Michigan Association of Health Plans

CMS seeks help creating consumer price comparison tool

The CMS started the process of searching for a company to help create a price comparison tool for consumers.

It has released a sources sought notice to see if any companies have the expertise to perform such work. A formal request for proposals for the work could be released later depending on the responses the agency receives to the CMS query on what would be a transparency-focused web portal.

Interested companies must respond by Sept. 24.

The notice comes as the CMS is pushing hospitals to be more transparent about what they charge patients. The agency has updated its previous price transparency guideline, drawn from the Affordable Care Act, by requiring hospitals to publish a list of standard charges in an online, machine-readable format starting Jan. 1. They must update that charge information, drawn from their retail chargemaster list, at least annually.
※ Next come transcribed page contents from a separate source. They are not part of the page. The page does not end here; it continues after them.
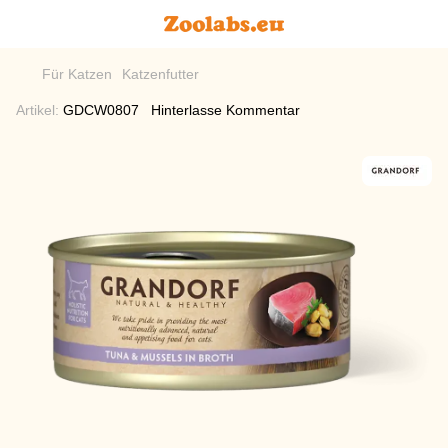
Für Katzen
Katzenfutter
Artikel:
GDCW0807
Hinterlasse Kommentar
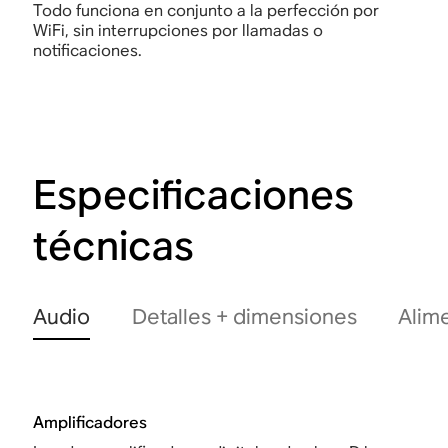
Todo funciona en conjunto a la perfección por
WiFi, sin interrupciones por llamadas o
notificaciones.
Especificaciones
técnicas
Audio
Detalles + dimensiones
Alim
Amplificadores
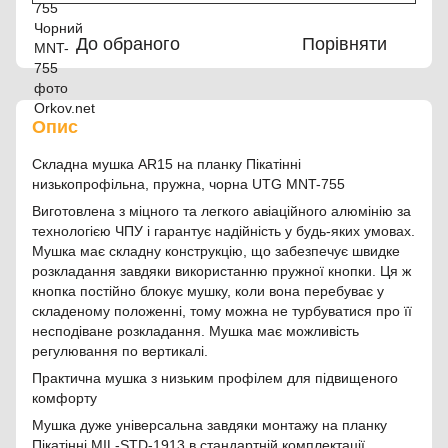
До обраного
Порівняти
Опис
Складна мушка AR15 на планку Пікатінні
низькопрофільна, пружна, чорна UTG MNT-755
Виготовлена ​​з міцного та легкого авіаційного алюмінію за
технологією ЧПУ і гарантує надійність у будь-яких умовах.
Мушка має складну конструкцію, що забезпечує швидке
розкладання завдяки використанню пружної кнопки. Ця ж
кнопка постійно блокує мушку, коли вона перебуває у
складеному положенні, тому можна не турбуватися про її
несподіване розкладання. Мушка має можливість
регулювання по вертикалі.
Практична мушка з низьким профілем для підвищеного
комфорту
Мушка дуже універсальна завдяки монтажу на планку
Пікатінні MIL-STD-1913 в стандартній комплектації.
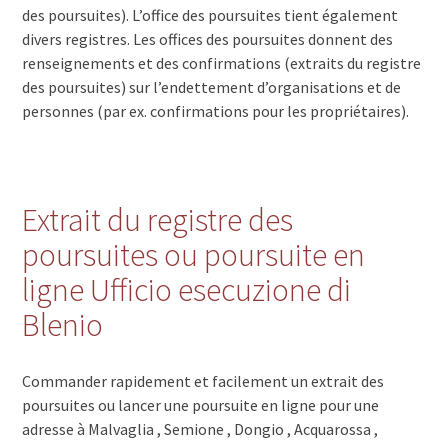
des poursuites). L’office des poursuites tient également
divers registres. Les offices des poursuites donnent des
renseignements et des confirmations (extraits du registre
des poursuites) sur l’endettement d’organisations et de
personnes (par ex. confirmations pour les propriétaires).
Extrait du registre des
poursuites ou poursuite en
ligne Ufficio esecuzione di
Blenio
Commander rapidement et facilement un extrait des
poursuites ou lancer une poursuite en ligne pour une
adresse à Malvaglia , Semione , Dongio , Acquarossa ,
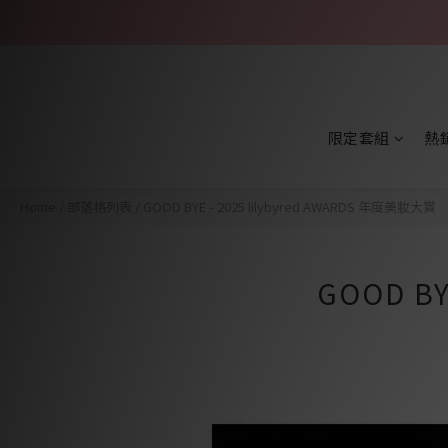
限定套組
熱
Home
/
部落格列表
/
GOOD BYE - 2025 lilybyred AWARDS 年度美妝大賞
GOOD BY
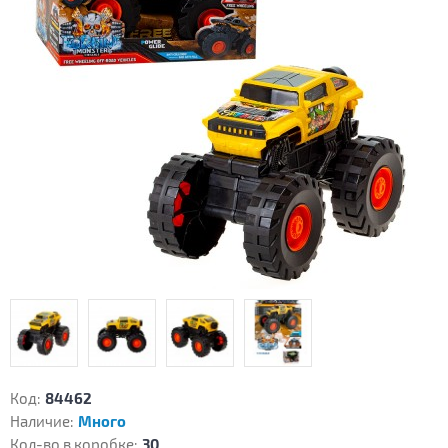
Код:
84462
Наличие:
Много
Кол-во в коробке:
30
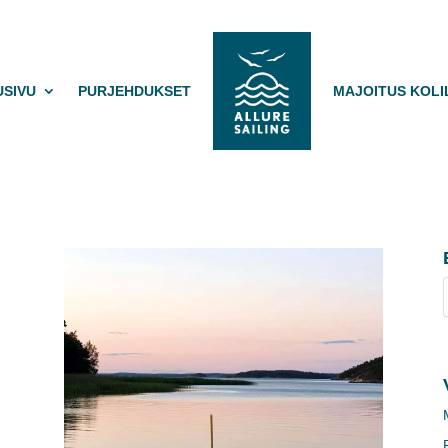
USIVU
PURJEHDUKSET
MAJOITUS KOLI
.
It’s unclear if the two initiatives are linked. The CMS said this month in a rulemaking that it’s considering future actions on how hospitals can best display price information that would be most useful to consumers, allowing them to more easily compare providers on price and quality.

A CMS spokesman confirmed the notice was about potentially offering a contract for price transparency services but could not comment further.

Contractors responding to the sources sought notice must have experience with transmitting and storing medical provider information and using bid or auction data for healthcare procedures. Responding companies should also have specific experience supporting provider pricing and transparency efforts and currently offer support for the development and maintenance of web-based price comparison tools, bidding systems and applications.

Steven Weissman, an attorney and former hospital president, expressed disappointment after seeing the sources sought notice. He doesn’t think any potential hospital price comparison tool will ultimately help consumers.

“Ask any hospital, lab or physician the price of anything and all you ever get back is a question: ‘What insurance do you have?’ ” Weissman said. “Each patient’s price depends on how much can be extracted.”

The American Hospital Association and other hospital industry backer have mirrored these remarks. They argue that payers should be the primary source of information for patients about prices and out-of-pocket costs. They also said data on charges and payments from providers are proprietary, and that such information would not be useful to consumers interested in what they will have to pay out of pocket.

But the CMS rejected those arguments in a rulemaking this month, saying nothing justifies a delay in the provision of chargemaster information to the public.